# which Substrate is the best for Beginners,Advanced Hobbyist



## limo2000 (Jun 20, 2016)

Hi;


Which Substrate is the best for Beginners,Advanced Hobbyist
1.JBL AquaBasis plus(2.5lts,5lts)
2.JBL Manado Natural Substrate(10lts,25lts)
3.Marfied Contro Soil Black Japan(10lts)
4.Platinum Soil Imported Japan(9lts,3lts)
5.ISTA Water Plant Soil - pH 6.5(2lts,9lts)
6.Contra soil Black (10lts)
7.Caribsea Eco complete substrate Black,Red (9kg)
8.SeaChem Flourite Red (7kg,9kg)

Regards
Limo2000


----------



## Fish Enthusiast01 (Jul 1, 2015)

I think Eco-complete is good for beginners, and probably for advanced aquarists too. That's just my opinion though. 

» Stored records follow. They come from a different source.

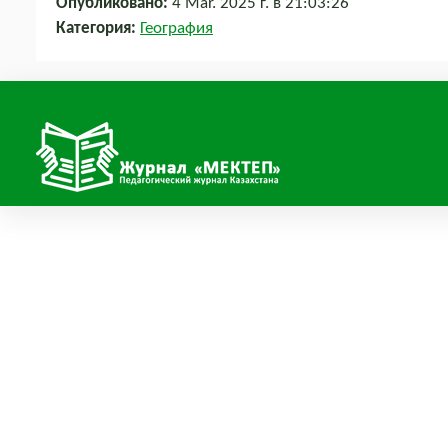
Опубликовано:
4 Mar. 2025 г. в 21:03:26
Категория:
География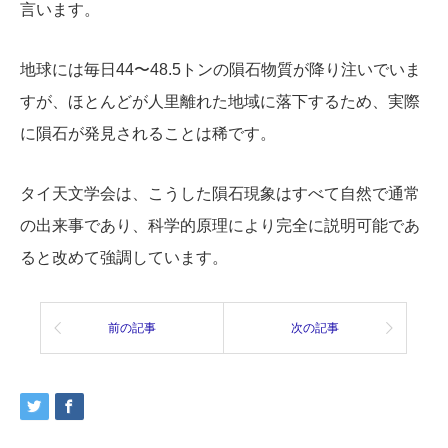
言います。
地球には毎日44〜48.5トンの隕石物質が降り注いでいま
すが、ほとんどが人里離れた地域に落下するため、実際
に隕石が発見されることは稀です。
タイ天文学会は、こうした隕石現象はすべて自然で通常
の出来事であり、科学的原理により完全に説明可能であ
ると改めて強調しています。
前の記事
次の記事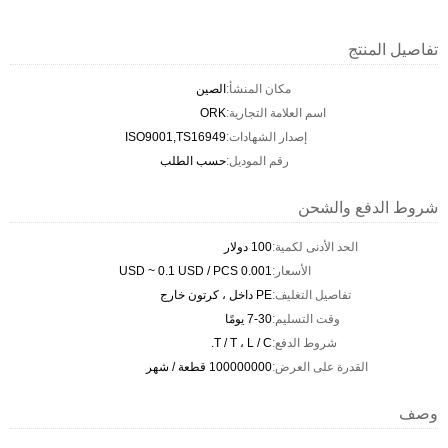
تفاصيل المنتج
مكان المنشأ:
الصين
اسم العلامة التجارية:
ORK
إصدار الشهادات:
ISO9001,TS16949
رقم الموديل:
حسب الطلب
شروط الدفع والشحن
الحد الأدنى لكمية:
100 دولار
الأسعار:
0.001 USD ~ 0.1 USD / PCS
تفاصيل التغليف:
PE داخل ، كرتون خارج
وقت التسليم:
7-30 يومًا
شروط الدفع:
T / T ، L / C.
القدرة على العرض:
100000000 قطعة / شهر
وصف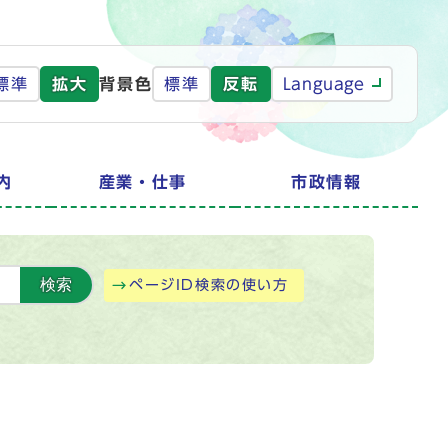
標準
拡大
背景色
標準
反転
Language
内
産業・仕事
市政情報
検索
ページID検索の使い方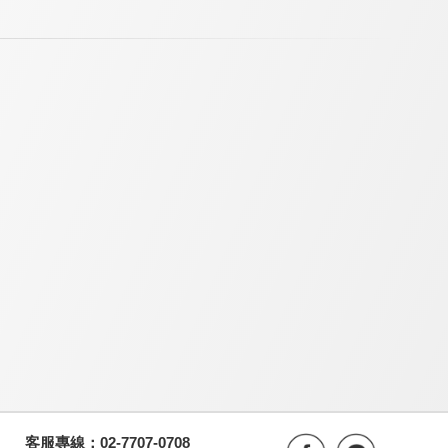
客服專線：02-7707-0708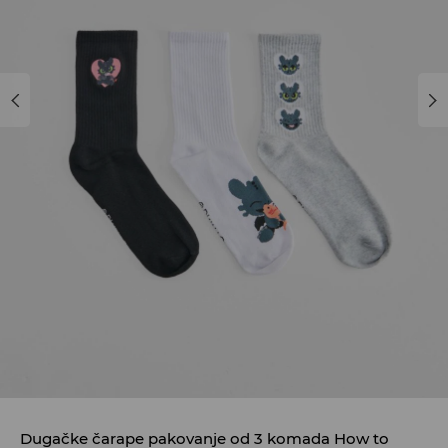
Dugačke čarape pakovanje od 3 komada How to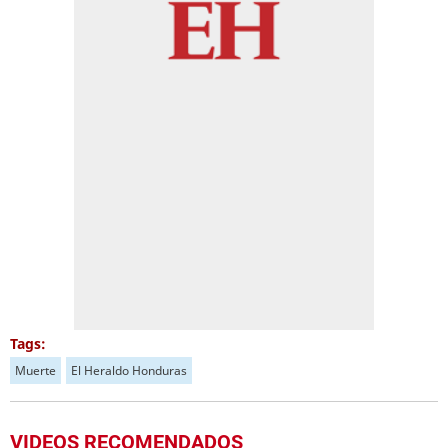
Tags:
Muerte
El Heraldo Honduras
VIDEOS RECOMENDADOS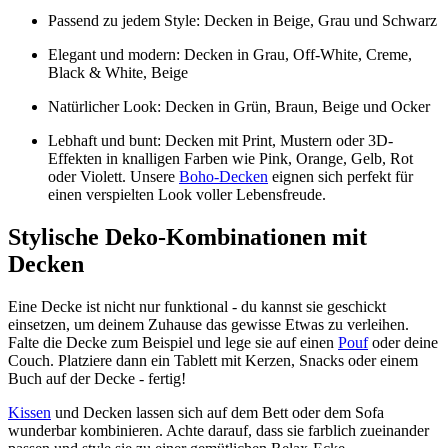
Passend zu jedem Style: Decken in Beige, Grau und Schwarz
Elegant und modern: Decken in Grau, Off-White, Creme,
Black & White, Beige
Natürlicher Look: Decken in Grün, Braun, Beige und Ocker
Lebhaft und bunt: Decken mit Print, Mustern oder 3D-
Effekten in knalligen Farben wie Pink, Orange, Gelb, Rot
oder Violett. Unsere
Boho-Decken
eignen sich perfekt für
einen verspielten Look voller Lebensfreude.
Stylische Deko-Kombinationen mit
Decken
Eine Decke ist nicht nur funktional - du kannst sie geschickt
einsetzen, um deinem Zuhause das gewisse Etwas zu verleihen.
Falte die Decke zum Beispiel und lege sie auf einen
Pouf
oder deine
Couch. Platziere dann ein Tablett mit Kerzen, Snacks oder einem
Buch auf der Decke - fertig!
Kissen
und Decken lassen sich auf dem Bett oder dem Sofa
wunderbar kombinieren. Achte darauf, dass sie farblich zueinander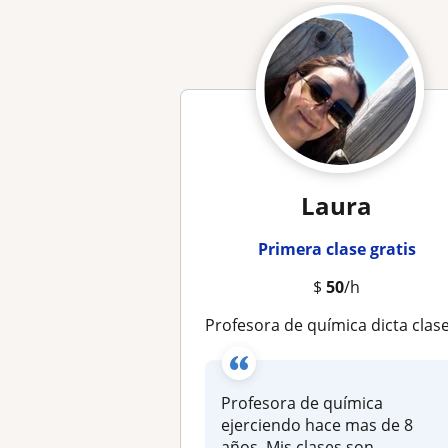
Laura
Primera clase gratis
$
50
/h
Profesora de química dicta clases individuales o grupale
Profesora de química
ejerciendo hace mas de 8
años. Mis clases son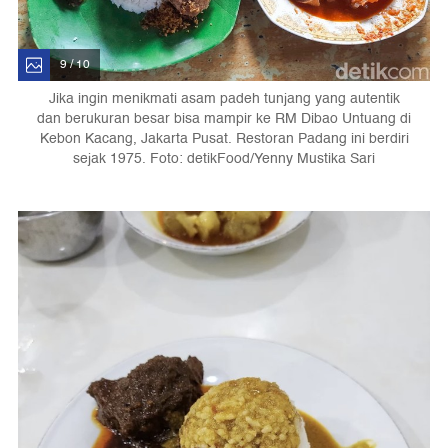
9 / 10
Jika ingin menikmati asam padeh tunjang yang autentik
dan berukuran besar bisa mampir ke RM Dibao Untuang di
Kebon Kacang, Jakarta Pusat. Restoran Padang ini berdiri
sejak 1975. Foto: detikFood/Yenny Mustika Sari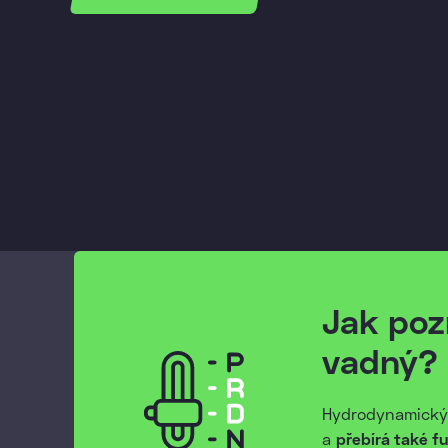
Jak poz
vadný?
Hydrodynamický
a
přebírá také f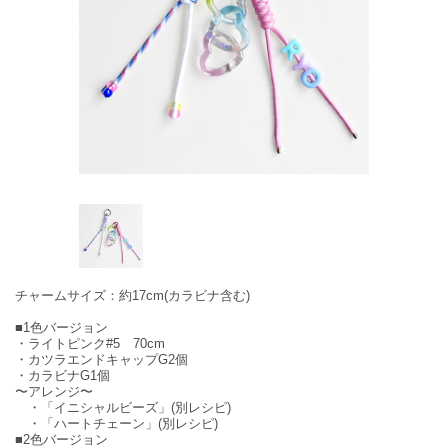
チャームサイズ：約17cm(カラビナ含む)
■1色バージョン
・ライトピンク#5 70cm
・カツラエンドキャップG2個
・カラビナG1個
〜アレンジ〜
・「イニシャルビーズ」(別レシピ)
・「ハートチェーン」(別レシピ)
■2色バージョン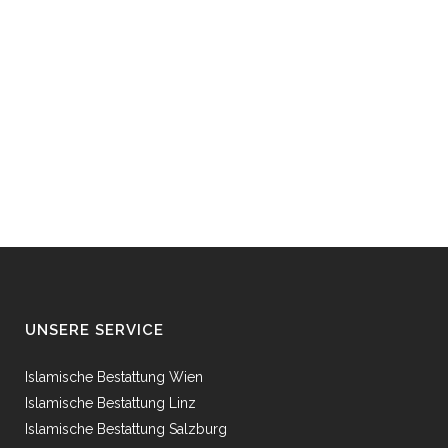
UNSERE SERVICE
Islamische Bestattung Wien
Islamische Bestattung Linz
Islamische Bestattung Salzburg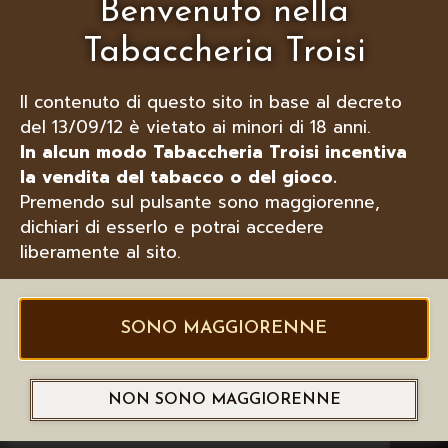
Benvenuto nella
Tabaccheria Troisi
Il contenuto di questo sito in base al decreto
del 13/09/12 è vietato ai minori di 18 anni.
In alcun modo Tabaccheria Troisi incentiva
la vendita del tabacco o del gioco.
LUBINSKI BUCASIGARI A MOLLA
Premendo sul pulsante sono maggiorenne,
NERO MAT CON BRISÈ
dichiari di esserlo e potrai accedere
liberamente al sito.
SONO MAGGIORENNE
NON SONO MAGGIORENNE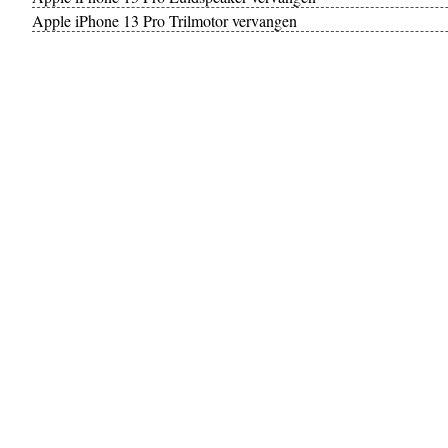
Apple iPhone 13 Pro Trilmotor vervangen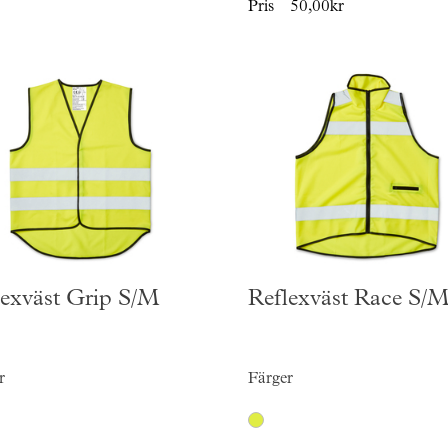
Pris
50,00kr
lexväst Grip S/M
Reflexväst Race S/
r
Färger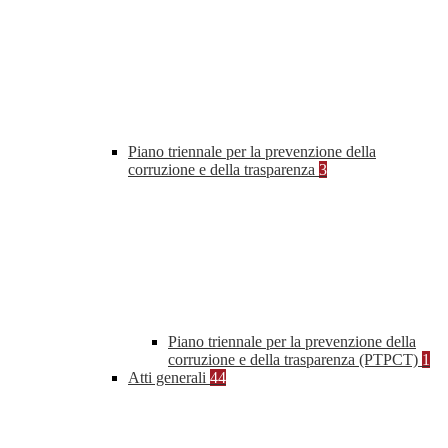
Piano triennale per la prevenzione della
corruzione e della trasparenza
3
Piano triennale per la prevenzione della
corruzione e della trasparenza (PTPCT)
1
Atti generali
44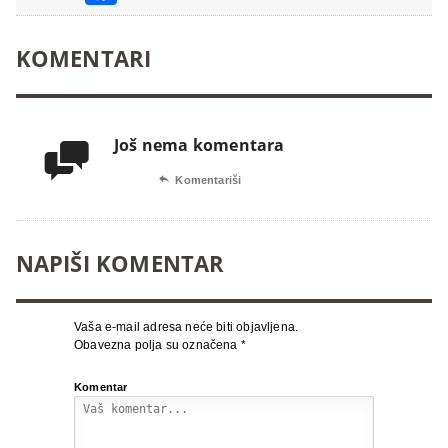
KOMENTARI
Još nema komentara


Komentariši
NAPIŠI KOMENTAR
Vaša e-mail adresa neće biti objavljena.
Obavezna polja su označena
*
Komentar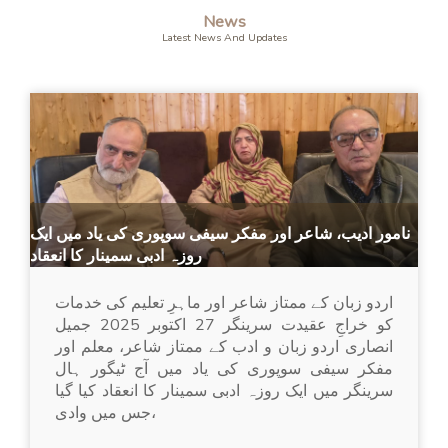
News
Latest News And Updates
نامور ادیب، شاعر اور مفکر سیفی سوپوری کی یاد میں ایک
روزہ ادبی سمینار کا انعقاد
اردو زبان کے ممتاز شاعر اور ماہرِ تعلیم کی خدمات
کو خراجِ عقیدت سرینگر 27 اکتوبر 2025 جمیل
انصاری اردو زبان و ادب کے ممتاز شاعر، معلم اور
مفکر سیفی سوپوری کی یاد میں آج ٹیگور ہال
سرینگر میں ایک روزہ ادبی سمینار کا انعقاد کیا گیا
،جس میں وادی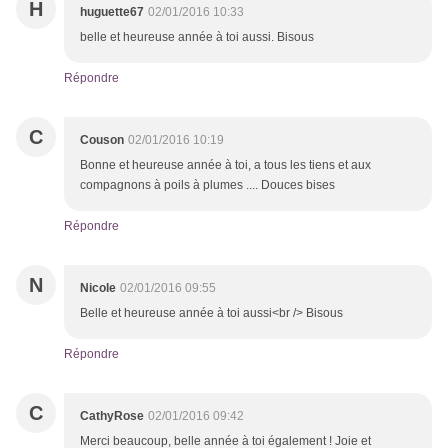
H
huguette67
02/01/2016 10:33
belle et heureuse année à toi aussi. Bisous
Répondre
C
Couson
02/01/2016 10:19
Bonne et heureuse année à toi, a tous les tiens et aux
compagnons à poils à plumes .... Douces bises
Répondre
N
Nicole
02/01/2016 09:55
Belle et heureuse année à toi aussi<br /> Bisous
Répondre
C
CathyRose
02/01/2016 09:42
Merci beaucoup, belle année à toi également ! Joie et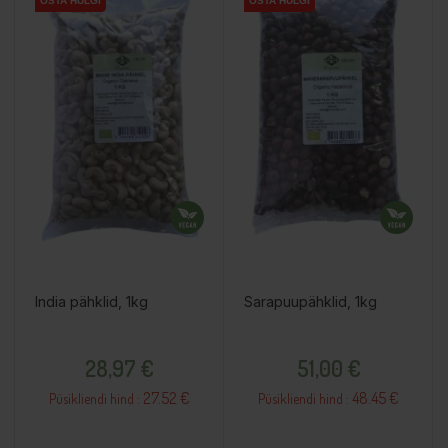
OSTA HULGI
OSTA HULGI
OSTA HULGI
OSTA HULGI
OSTA HULGI
OSTA HULGI
India pähklid, 1kg
Sarapuupähklid, 1kg
Hind
Hind
28,97 €
51,00 €
27.52 €
48.45 €
Püsikliendi hind :
Püsikliendi hind :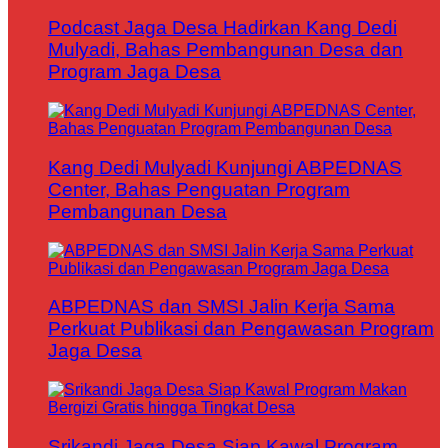
Podcast Jaga Desa Hadirkan Kang Dedi
Mulyadi, Bahas Pembangunan Desa dan
Program Jaga Desa
Kang Dedi Mulyadi Kunjungi ABPEDNAS
Center, Bahas Penguatan Program
Pembangunan Desa
ABPEDNAS dan SMSI Jalin Kerja Sama
Perkuat Publikasi dan Pengawasan Program
Jaga Desa
Srikandi Jaga Desa Siap Kawal Program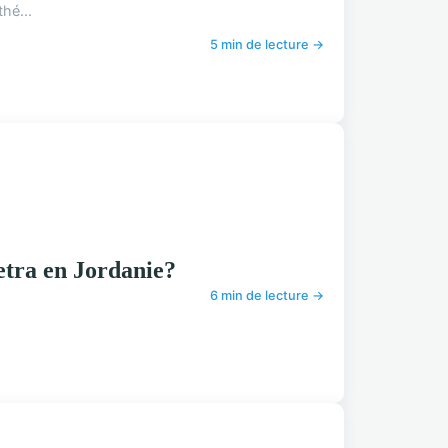
hé...
5 min de lecture →
etra en Jordanie?
6 min de lecture →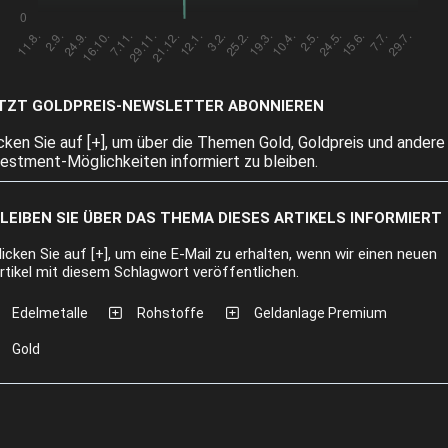
TZT GOLDPREIS-NEWSLETTER ABONNIEREN
icken Sie auf [+], um über die Themen Gold, Goldpreis und andere
vestment-Möglichkeiten informiert zu bleiben.
LEIBEN SIE ÜBER DAS THEMA DIESES ARTIKELS INFORMIERT
licken Sie auf [+], um eine E-Mail zu erhalten, wenn wir einen neuen
rtikel mit diesem Schlagwort veröffentlichen.
Edelmetalle
Rohstoffe
Geldanlage Premium
Gold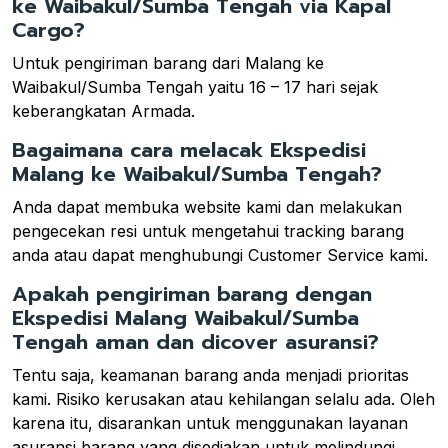
ke Waibakul/Sumba Tengah via Kapal
Cargo?
Untuk pengiriman barang dari Malang ke
Waibakul/Sumba Tengah yaitu 16 – 17 hari sejak
keberangkatan Armada.
Bagaimana cara melacak Ekspedisi
Malang ke Waibakul/Sumba Tengah?
Anda dapat membuka website kami dan melakukan
pengecekan resi untuk mengetahui tracking barang
anda atau dapat menghubungi Customer Service kami.
Apakah pengiriman barang dengan
Ekspedisi Malang Waibakul/Sumba
Tengah aman dan dicover asuransi?
Tentu saja, keamanan barang anda menjadi prioritas
kami. Risiko kerusakan atau kehilangan selalu ada. Oleh
karena itu, disarankan untuk menggunakan layanan
asuransi barang yang disediakan untuk melindungi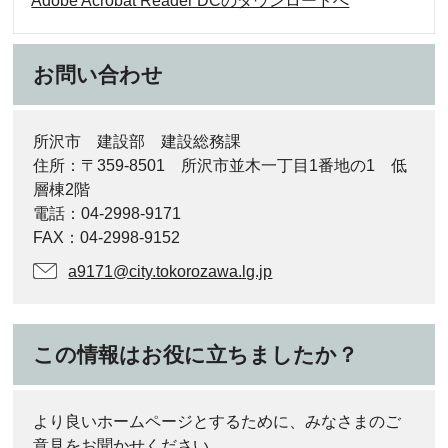
Adobe Acrobat Reader DCのダウンロードへ
お問い合わせ
所沢市 建設部 建設総務課
住所：〒359-8501 所沢市並木一丁目1番地の1 低
層棟2階
電話：04-2998-9171
FAX：04-2998-9152
a9171@city.tokorozawa.lg.jp
この情報はお役に立ちましたか？
より良いホームページとするために、みなさまのご
意見をお聞かせください。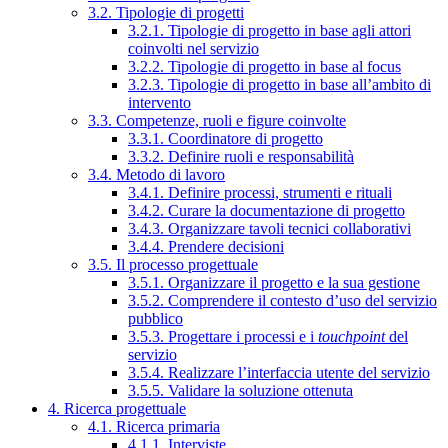
3.2. Tipologie di progetti
3.2.1. Tipologie di progetto in base agli attori
coinvolti nel servizio
3.2.2. Tipologie di progetto in base al focus
3.2.3. Tipologie di progetto in base all’ambito di
intervento
3.3. Competenze, ruoli e figure coinvolte
3.3.1. Coordinatore di progetto
3.3.2. Definire ruoli e responsabilità
3.4. Metodo di lavoro
3.4.1. Definire processi, strumenti e rituali
3.4.2. Curare la documentazione di progetto
3.4.3. Organizzare tavoli tecnici collaborativi
3.4.4. Prendere decisioni
3.5. Il processo progettuale
3.5.1. Organizzare il progetto e la sua gestione
3.5.2. Comprendere il contesto d’uso del servizio
pubblico
3.5.3. Progettare i processi e i
touchpoint
del
servizio
3.5.4. Realizzare l’interfaccia utente del servizio
3.5.5. Validare la soluzione ottenuta
4. Ricerca progettuale
4.1. Ricerca primaria
4.1.1. Interviste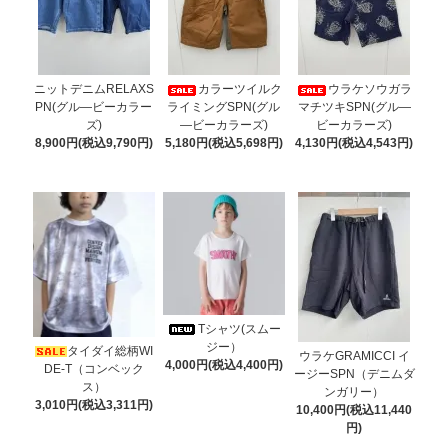
ニットデニムRELAXS
カラーツイルク
ウラケソウガラ
PN(グル―ビーカラー
ライミングSPN(グル
マチツキSPN(グル―
ズ)
―ビーカラーズ)
ビーカラーズ)
8,900円(税込9,790円)
5,180円(税込5,698円)
4,130円(税込4,543円)
Tシャツ(スムー
ジー）
タイダイ総柄WI
ウラケGRAMICCI イ
4,000円(税込4,400円)
DE-T（コンベック
ージーSPN（デニムダ
ス）
ンガリー）
3,010円(税込3,311円)
10,400円(税込11,440
円)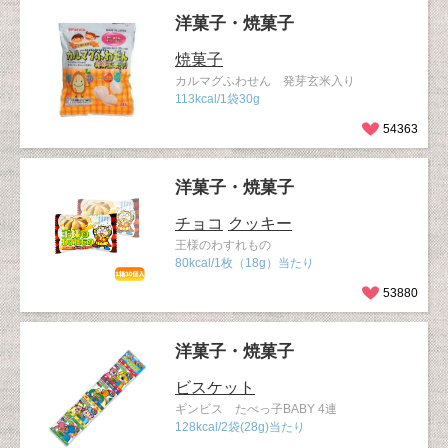
洋菓子・焼菓子
焼菓子
カルマグふわせん 発芽玄米入り
113kcal/1袋30g
54363
洋菓子・焼菓子
チョコ
クッキー
王様のわすれもの
80kcal/1枚（18g）当たり
53880
洋菓子・焼菓子
ビスケット
ギンビス たべっ子BABY 4連
128kcal/2袋(28g)当たり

Sent from my iPhone using Tapatalk


----------



## Maryland Guppy (Mar 5, 2015)




----------



## Michael (Jul 20, 2010)

Limo, welcome to APC!

Safe-T-Sorb is a really good substrate, especially since it only costs about $6 for a 40 lb. bag. It's properties are similar to Eco Complete or Flourite: It has few nutrients on its own, but has good particle size and excellent cation exchange capacity. This means that it absorbs nutrients and holds them in the substrate until plant roots grow into it. If you do a search on this site you will find a lot of information.


----------



## Cavan Allen (Jul 22, 2004)

It's kind of light weight though. Not the best for planting.


----------



## NYC (Jun 28, 2016)

The new ada ammazonian soil is crack... grows plants like crazy right out the bag. I love it!!


----------



## manojava (Sep 2, 2016)

Hi All,

I used ADA Amazonia for 3 years and i'm setting up a new base now. I want to replace the susbtrate since it became too cloudy.I'm thinking of getting flourite.I have a 90 gallon aquarium. Please suggest. I would like to acheieve 3-4 inch depth.Appreciate your assistance.


----------